Task goal:
Return every line of the records below verbatim, with no pictures in the copy.
┌─ Records for the exercise
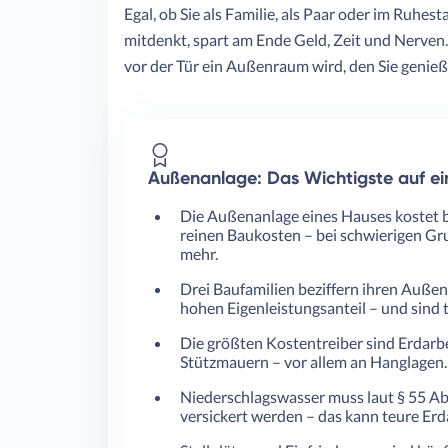
Egal, ob Sie als Familie, als Paar oder im Ruh
mitdenkt, spart am Ende Geld, Zeit und Nerven.
vor der Tür ein Außenraum wird, den Sie genieße
Außenanlage: Das Wichtigste auf ei
Die Außenanlage eines Hauses kostet b
reinen Baukosten – bei schwierigen G
mehr.
Drei Baufamilien beziffern ihren Außen
hohen Eigenleistungsanteil – und sind t
Die größten Kostentreiber sind Erdarb
Stützmauern – vor allem an Hanglagen.
Niederschlagswasser muss laut § 55 A
versickert werden – das kann teure Erd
└─
Exercise result:
Egal, ob Sie als Familie, als Paar oder im Ruh
mitdenkt, spart am Ende Geld, Zeit und Nerven.
vor der Tür ein Außenraum wird, den Sie genieße
Außenanlage: Das Wichtigste auf ei
Die Außenanlage eines Hauses kostet b
reinen Baukosten – bei schwierigen G
mehr.
Drei Baufamilien beziffern ihren Außen
hohen Eigenleistungsanteil – und sind t
Die größten Kostentreiber sind Erdarb
Stützmauern – vor allem an Hanglagen.
Niederschlagswasser muss laut § 55 A
versickert werden – das kann teure Erd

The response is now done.